Some 200,000 Dutch and Dutch-American immigrants have entered Canada as settlers during the last one hundred years. This statistic is based on the best figures available from Dutch, Canadian, and American sources, but represents only an educated guess. Prior to 1914, Dutch Americans and immigrants from the Netherlands who entered from the United States were not distinguished from other American arrivals. As well, there is no accurate way to determine how many Dutch immigrants later left Canada or where they went. The statistics kept by the Canadian government before 1918 are inconsistent and unhelpful. Lack of consistency in gathering data and varying ethnic designations, such as “Belgian-Dutch,” have created confusion that unfortunately is not compensated for by the equally unreliable Dutch statistics.

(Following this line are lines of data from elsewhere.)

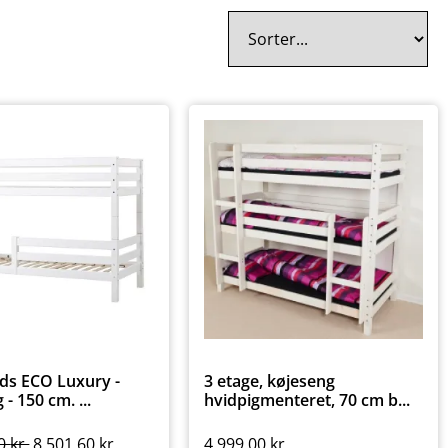
ds ECO Luxury -
3 etage, køjeseng
- 150 cm. ...
hvidpigmenteret, 70 cm b...
00
kr.
8.501,60
kr.
4.999,00
kr.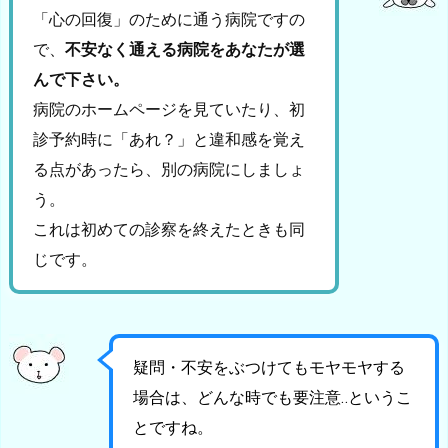
「心の回復」のために通う病院ですの
で、
不安なく通える病院をあなたが選
んで下さい。
病院のホームページを見ていたり、初
診予約時に「あれ？」と違和感を覚え
る点があったら、別の病院にしましょ
う。
これは初めての診察を終えたときも同
じです。
疑問・不安をぶつけてもモヤモヤする
場合は、どんな時でも要注意‥というこ
とですね。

As well, census figures often do not help to clarify the exact number of immigrants or identify those who remain in the Dutch-Canadian community. For a considerable period of time, ethnicity was determined not by birth place or parents’ birth place but by the nationality of one’s ancestors. The problem that such a vague characterization of ethnicity can present is demonstrated by the census of 1921, which indicates that the Dutch-Canadian population had doubled in the previous decade, from 55,961 to 117,505. The explanation of this impossible growth lies in the fact that Mennonites, who had registered their ancestry as German in 1911, gave it as Dutch ten years later to avoid the stigma of German nationality after World War I.

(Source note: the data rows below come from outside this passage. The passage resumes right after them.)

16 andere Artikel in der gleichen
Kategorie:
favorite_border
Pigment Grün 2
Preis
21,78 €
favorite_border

The majority of people who claim Dutch origin do so only on the basis of their ancestry. The Mennonites are merely the most obvious of such “genetic” Dutch Canadians, who seldom have any real contact with or interest in their ethnic group and therefore confuse any attempt to determine the size of a socially or culturally distinct community. The 1991 Canadian census simply underlines the problematical nature of such an exercise. It indicated that Dutch Canadians (single- and multiple-responses) were to be found in all the provinces and territories, but the largest concentrations were in Ontario (426,300), British Columbia (184,420), and Alberta (151,980). The Census Metropolitan Areas of Toronto (86,710), Vancouver (70,040), and Edmonton (43,610) had the largest numbers of “Dutch” inhabitants. The census also indicated that, although only 133,265 Canadians claimed Dutch as their only first language and 358,180 gave Dutch as their only ethnic origin, some 603,415 said that it was one of their origins. In other words, 961,595 Canadians reported that one or more of their ancestors was Dutch. What the figures seem to reveal is that, although Dutch-language speakers are declining in numbers, “genetic” Dutch Canadians, including the children and grandchildren of Dutch speakers, have been taking their place in an increasingly pluralistic society. Designating oneself as Dutch for census purposes is now becoming a matter of personal choice and not an action based on birth place or first language. As Dutch Canadians become more assimilated, are distanced further in time from the immigrant generation, and continue to intermarry with other Canadians, such a designation possesses little real meaning in relation to an identifiable ethnic community.